Modulation of Listeria monocytogenes biofilm formation using small molecules and enzymes

Abstract

Inadequately disinfected food contact surfaces colonized by Listeria monocytogenes can come into contact with ready-to-eat food products causing cross-contamination and food-borne outbreaks. L. monocytogenes is tolerant of high salt, low temperatures and low pH, in part due to its ability to form biofilms, defined as communities of microorganisms that are surrounded by a self-produced extracellular polymeric substance that can adhere to surfaces. Biofilm formation is a complex process involving a series of poorly defined physiological changes that together lead to tolerance of disinfectants and antibiotics. To better understand the process of L. monocytogenes biofilm development, and to investigate ways in which colonization of surfaces might be prevented, we developed a microtiter biofilm assay suitable for high throughput screening.

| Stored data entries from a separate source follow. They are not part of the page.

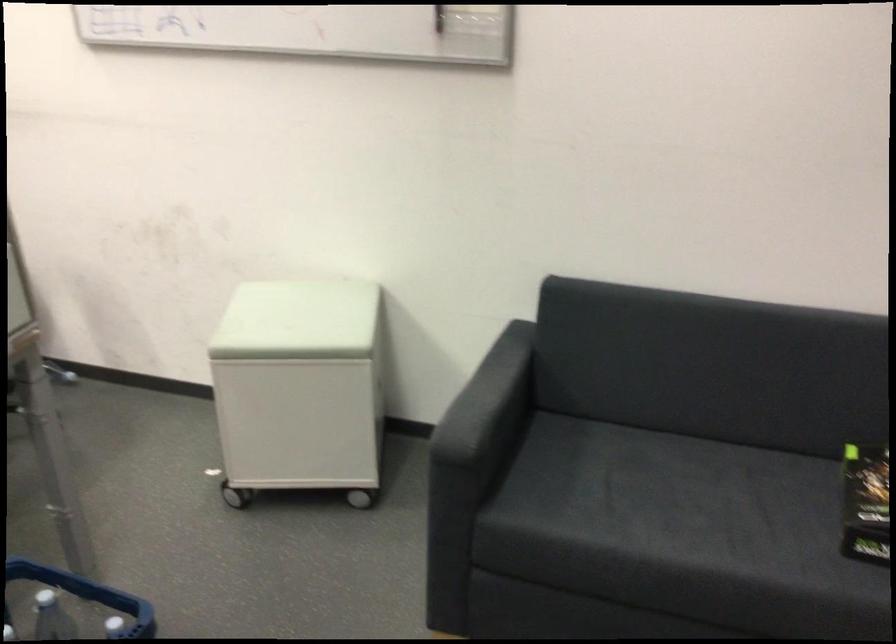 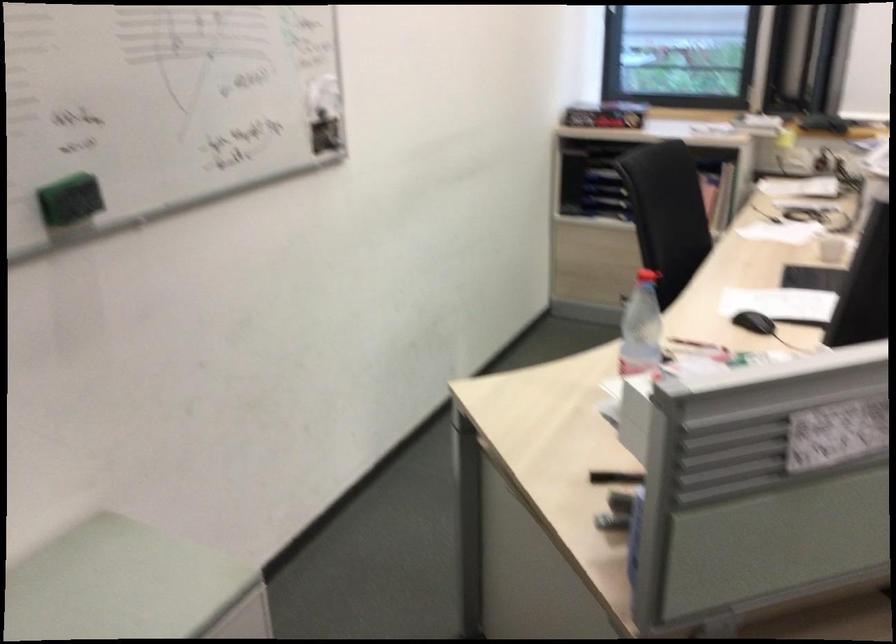 Based on the continuous images, in which direction is the camera rotating?

The rotation direction of the camera is left-down. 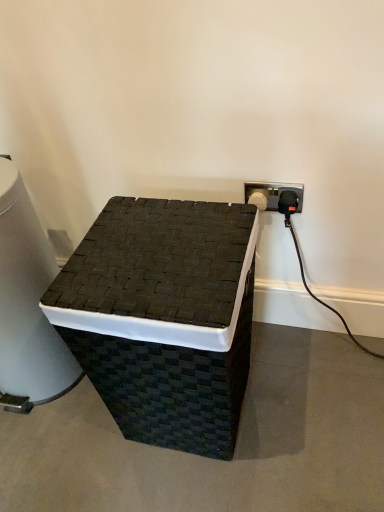 Question: From the image's perspective, is black woven basket at center above or below black woven water cooler at left?

Choices:
 (A) above
 (B) below

Answer: (B)

Question: Which is correct: black woven basket at center is inside black woven water cooler at left, or outside of it?

Choices:
 (A) inside
 (B) outside

Answer: (B)

Question: From their relative heights in the image, would you say black woven basket at center is taller or shorter than black woven water cooler at left?

Choices:
 (A) short
 (B) tall

Answer: (A)

Question: Is black woven water cooler at left taller or shorter than black woven basket at center?

Choices:
 (A) short
 (B) tall

Answer: (B)

Question: In terms of size, does black woven water cooler at left appear bigger or smaller than black woven basket at center?

Choices:
 (A) small
 (B) big

Answer: (A)

Question: Is black woven water cooler at left wider or thinner than black woven basket at center?

Choices:
 (A) wide
 (B) thin

Answer: (B)

Question: Considering their positions, is black woven water cooler at left located in front of or behind black woven basket at center?

Choices:
 (A) front
 (B) behind

Answer: (B) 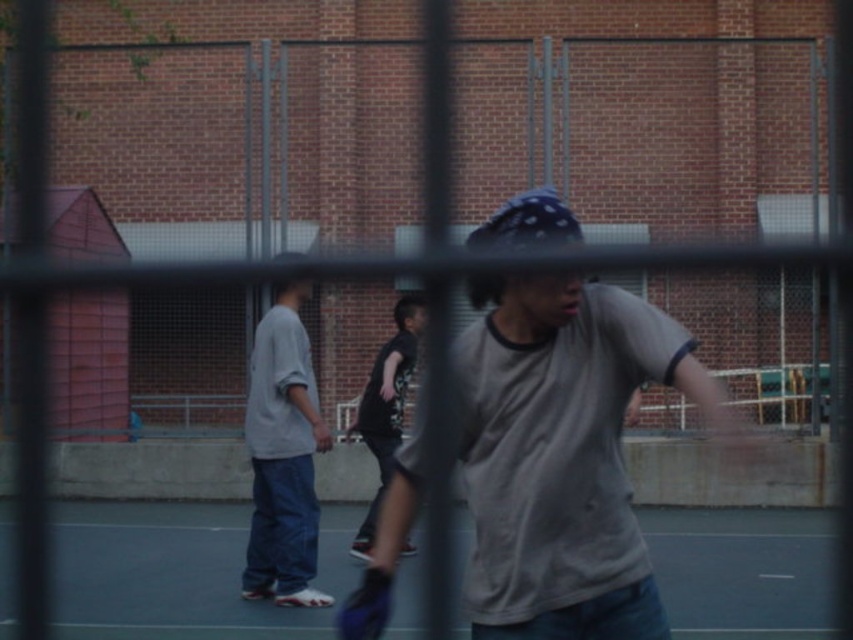 Does point (537, 298) come in front of point (161, 547)?

Yes, point (537, 298) is in front of point (161, 547).

Does gray matte t-shirt at center have a greater width compared to smooth asphalt court at center?

Correct, the width of gray matte t-shirt at center exceeds that of smooth asphalt court at center.

Identify the location of gray matte t-shirt at center. (563, 452).

Is smooth asphalt court at center shorter than dark gray t-shirt at center?

Yes, smooth asphalt court at center is shorter than dark gray t-shirt at center.

The image size is (853, 640). Describe the element at coordinates (161, 573) in the screenshot. I see `smooth asphalt court at center` at that location.

Who is more forward, (70, 632) or (399, 342)?

Positioned in front is point (70, 632).

At what (x,y) coordinates should I click in order to perform the action: click on smooth asphalt court at center. Please return your answer as a coordinate pair (x, y). This screenshot has width=853, height=640. Looking at the image, I should click on (161, 573).

Is point (265, 538) positioned before point (370, 532)?

Yes.

The width and height of the screenshot is (853, 640). Describe the element at coordinates (283, 456) in the screenshot. I see `light gray cotton shirt at left` at that location.

Locate an element on the screen. light gray cotton shirt at left is located at coordinates (283, 456). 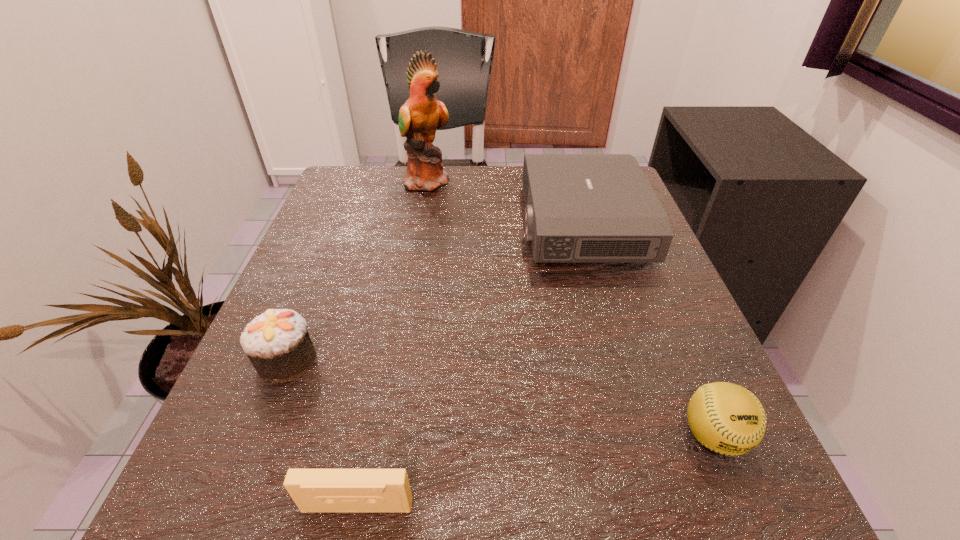 Where is `free spot that satisfies the following two spatial constraints: 1. on the front-facing side of the projector; 2. at the front of the nearest object with spools`? This screenshot has width=960, height=540. free spot that satisfies the following two spatial constraints: 1. on the front-facing side of the projector; 2. at the front of the nearest object with spools is located at coordinates (662, 506).

The image size is (960, 540). Identify the location of vacant space that satisfies the following two spatial constraints: 1. on the front-facing side of the parrot; 2. at the front of the nearest object with spools. (372, 506).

The assay was used to identify small molecules (protein kinase inhibitors and previously FDA-approved bioactive drugs) that modulate L. monocytogenes biofilm development. Of the subset of molecules with biofilm modulatory activities, we showed that select protein kinase inhibitors and β-lactams prevented or reduced biofilm formation (<50% of vehicle control) of L. monocytogenes lab strains and food isolates at micromolar concentrations. In other cases, specific β-lactams stimulated biofilm formation (>200% of vehicle control) at sub-minimal inhibitory concentrations. Characterization of the penicillin-binding protein targets of the β-lactams revealed that PBPD1, a low molecular weight D,D-carboxypeptidase, is targeted by non-stimulatory β-lactams. Stimulatory β-lactams did not increase biofilm formation of a pbpD1 mutant to the same extent as wild type. In addition to inhibiting biofilm formation, many β-lactams dispersed established biofilms, although not completely. However, targeting components of the EPS matrix with enzymes — specifically proteins, using proteinase K –completely blocked adhesion and removed established biofilms. Together, these findings demonstrate how molecules with different mechanisms of action can modulate biofilm formation and the potential for use of proteinase K in the food industry as an antibiofilm agent.